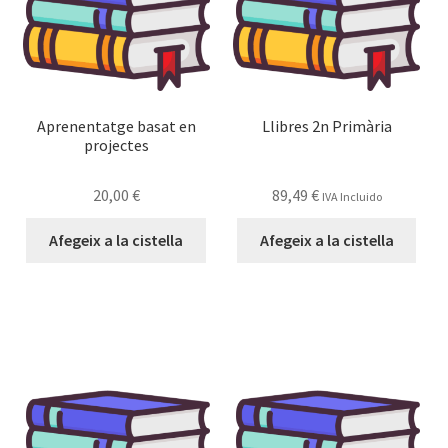
Aprenentatge basat en
Llibres 2n Primària
projectes
20,00
€
89,49
€
IVA Incluido
Afegeix a la cistella
Afegeix a la cistella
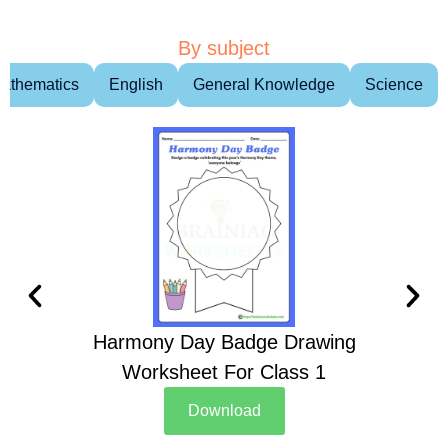
By subject
athematics
English
General Knowledge
Science
Harmony Day Badge Drawing
Ch
Worksheet For Class 1
D
Download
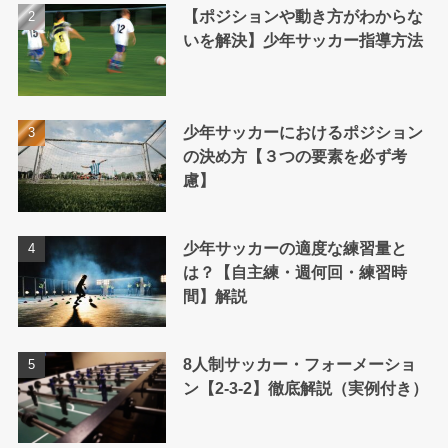
【ポジションや動き方がわからな
いを解決】少年サッカー指導方法
少年サッカーにおけるポジション
の決め方【３つの要素を必ず考
慮】
少年サッカーの適度な練習量と
は？【自主練・週何回・練習時
間】解説
8人制サッカー・フォーメーショ
ン【2-3-2】徹底解説（実例付き）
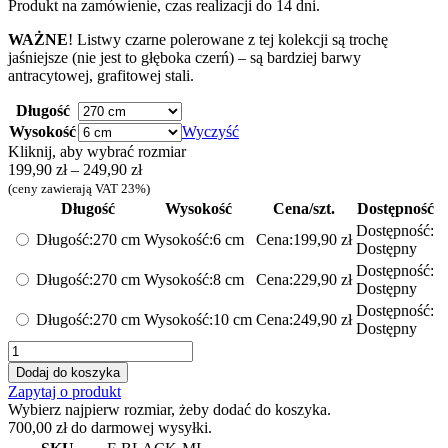
Produkt na zamówienie, czas realizacji do 14 dni.
WAŻNE
! Listwy czarne polerowane z tej kolekcji są trochę
jaśniejsze (nie jest to głęboka czerń) – są bardziej barwy
antracytowej, grafitowej stali.
Długość
Wysokość
Wyczyść
Kliknij, aby wybrać rozmiar
Zakres
199,90
zł
–
249,90
zł
cen:
(ceny zawierają VAT 23%)
od
Długość
Wysokość
Cena/szt.
Dostępność
199,90 zł
Dostępność:
Długość:
270 cm
Wysokość:
6 cm
Cena:
199,90
zł
do
Dostępny
249,90 zł
Dostępność:
Długość:
270 cm
Wysokość:
8 cm
Cena:
229,90
zł
Dostępny
Dostępność:
Długość:
270 cm
Wysokość:
10 cm
Cena:
249,90
zł
Dostępny
ilość
Listwa
Dodaj do koszyka
przypodłogowa
Zapytaj o produkt
stalowa
Wybierz najpierw rozmiar, żeby dodać do koszyka.
F
700,00
zł
do darmowej wysyłki.
-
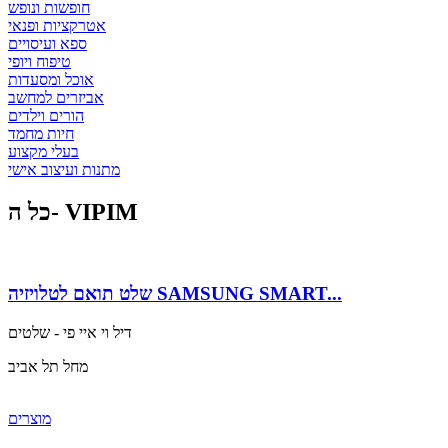
חופשות ונופש
אטרקציות ופנאי
ספא ועיסויים
טיפוח ויופי
אוכל ומסעדות
אביזרים למחשב
הורים וילדים
חיות מחמד
בעלי מקצוע
מתנות ועיצוב אישי
כל ה- VIPIM
שלט תואם לטלויזיה SAMSUNG SMART...
דיל וי איי פי - שלטים
מחל תל אביב
מוצרים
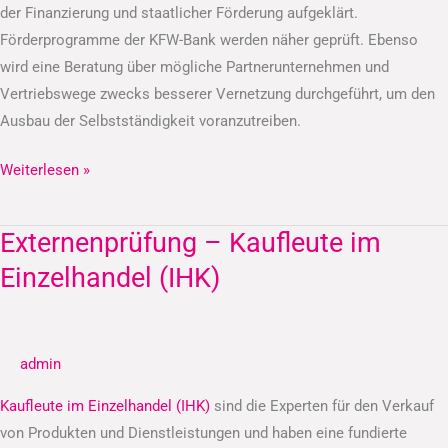
der Finanzierung und staatlicher Förderung aufgeklärt.
Förderprogramme der KFW-Bank werden näher geprüft. Ebenso
wird eine Beratung über mögliche Partnerunternehmen und
Vertriebswege zwecks besserer Vernetzung durchgeführt, um den
Ausbau der Selbstständigkeit voranzutreiben.
Weiterlesen »
Externenprüfung – Kaufleute im
Externenprüfung
–
Einzelhandel (IHK)
Kaufleute
im
Einzelhandel
admin
(IHK)
Kaufleute im Einzelhandel (IHK)
sind die Experten für den Verkauf
von Produkten und Dienstleistungen und haben eine fundierte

● **Directions**: Verbatim copy without images: write the records above out in full.

● **Completed exercise**:
Aprenentatge basat en
Llibres 2n Primària
projectes
20,00
€
89,49
€
IVA Incluido
Afegeix a la cistella
Afegeix a la cistella
By subject
athematics
English
General Knowledge
Science
Harmony Day Badge Drawing
Ch
Worksheet For Class 1
D
Download
【ポジションや動き方がわからな
いを解決】少年サッカー指導方法
少年サッカーにおけるポジション
の決め方【３つの要素を必ず考
慮】
少年サッカーの適度な練習量と
は？【自主練・週何回・練習時
間】解説
8人制サッカー・フォーメーショ
ン【2-3-2】徹底解説（実例付き）
Produkt na zamówienie, czas realizacji do 14 dni.
WAŻNE
! Listwy czarne polerowane z tej kolekcji są trochę
jaśniejsze (nie jest to głęboka czerń) – są bardziej barwy
antracytowej, grafitowej stali.
Długość
Wysokość
Wyczyść
Kliknij, aby wybrać rozmiar
Zakres
199,90
zł
–
249,90
zł
cen:
(ceny zawierają VAT 23%)
od
Długość
Wysokość
Cena/szt.
Dostępność
199,90 zł
Dostępność:
Długość:
270 cm
Wysokość:
6 cm
Cena:
199,90
zł
do
Dostępny
249,90 zł
Dostępność:
Długość:
270 cm
Wysokość:
8 cm
Cena:
229,90
zł
Dostępny
Dostępność:
Długość:
270 cm
Wysokość:
10 cm
Cena:
249,90
zł
Dostępny
ilość
Listwa
Dodaj do koszyka
przypodłogowa
Zapytaj o produkt
stalowa
Wybierz najpierw rozmiar, żeby dodać do koszyka.
F
700,00
zł
do darmowej wysyłki.
-
חופשות ונופש
אטרקציות ופנאי
ספא ועיסויים
טיפוח ויופי
אוכל ומסעדות
אביזרים למחשב
הורים וילדים
חיות מחמד
בעלי מקצוע
מתנות ועיצוב אישי
כל ה- VIPIM
שלט תואם לטלויזיה SAMSUNG SMART...
דיל וי איי פי - שלטים
מחל תל אביב
מוצרים
der Finanzierung und staatlicher Förderung aufgeklärt.
Förderprogramme der KFW-Bank werden näher geprüft. Ebenso
wird eine Beratung über mögliche Partnerunternehmen und
Vertriebswege zwecks besserer Vernetzung durchgeführt, um den
Ausbau der Selbstständigkeit voranzutreiben.
Weiterlesen »
Externenprüfung – Kaufleute im
Externenprüfung
–
Einzelhandel (IHK)
Kaufleute
im
Einzelhandel
admin
(IHK)
Kaufleute im Einzelhandel (IHK)
sind die Experten für den Verkauf
von Produkten und Dienstleistungen und haben eine fundierte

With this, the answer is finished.